- Origin: Nunavut, Canada
- Genres: Inuit throat singing
- Members: Madeleine Allakariallak; Phoebe Atagotaaluk;

= Tudjaat =

Tudjaat were Madeleine Allakariallak and Phoebe Atagotaaluk, two Inuit women from Nunavut, Canada who are known for their recordings and performances of traditional Inuit throat singing.

==History==

Tudjaat was founded in 1994 after producer Randall Prescott heard Allakariallak perform as part of a backup chorus with Susan Aglukark's third CD. When he learned that Atagotaaluk, her cousin, was also a throat singer, he arranged to have the pair brought together with several backup musicians for a recording session which combined their traditional singing with modern guitar, keyboard, bass and drum music. The result was a six-track CD titled Tudjaat.

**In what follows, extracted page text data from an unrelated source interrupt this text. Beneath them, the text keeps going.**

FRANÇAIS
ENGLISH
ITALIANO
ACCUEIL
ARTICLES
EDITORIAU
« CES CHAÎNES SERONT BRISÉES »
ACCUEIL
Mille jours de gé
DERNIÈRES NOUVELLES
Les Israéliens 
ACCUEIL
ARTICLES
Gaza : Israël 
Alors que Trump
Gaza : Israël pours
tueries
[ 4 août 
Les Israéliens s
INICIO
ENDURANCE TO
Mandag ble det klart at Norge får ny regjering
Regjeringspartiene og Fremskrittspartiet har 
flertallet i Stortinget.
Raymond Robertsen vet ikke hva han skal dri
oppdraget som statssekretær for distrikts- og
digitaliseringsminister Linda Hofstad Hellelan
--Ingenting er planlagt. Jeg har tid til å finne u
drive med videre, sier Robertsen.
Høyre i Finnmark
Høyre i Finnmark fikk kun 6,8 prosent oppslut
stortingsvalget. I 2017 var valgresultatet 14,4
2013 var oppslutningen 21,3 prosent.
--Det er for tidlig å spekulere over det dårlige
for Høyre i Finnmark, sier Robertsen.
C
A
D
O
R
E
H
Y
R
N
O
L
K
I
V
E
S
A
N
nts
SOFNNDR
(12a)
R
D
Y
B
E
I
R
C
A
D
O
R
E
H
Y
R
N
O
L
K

Tudjaat features "Kajusita (When My Ship Comes In)", a song written by Allakariallak, Jon Park-Wheeler, and Randall Prescott. The song, which describes the forced exile of a group of Inuit to the High Arctic in the last century, is a tribute to those who suffered and died as a consequence of a government decision.

"Kajusita" won the CD's its producers the 1997 American Indian Film Institute Awards Best Song award, was included on a United Nations compilation CD entitled Here and Now, A celebration of Canadian Music, The Music of The First Peoples and Folk Music, and was made into a music video. Tudjaat was nominated for a Juno Award for Best Music of Aboriginal Canada in 1997, but did not win.

The next year Tudjaat's "Qingauiit", written by Jon Park-Wheeler and Randall Prescott, was included on Putumayo's A Native American Odyssey: Inuit to Inca. Also that year the pair's singing was featured on Robbie Robertson's CD Contact from the Underworld of Redboy. After the short-lived career of Tudjaat, Allakariallak worked for the CBC Northern Service and then in 2005 became a news host on the Aboriginal Peoples Television Network.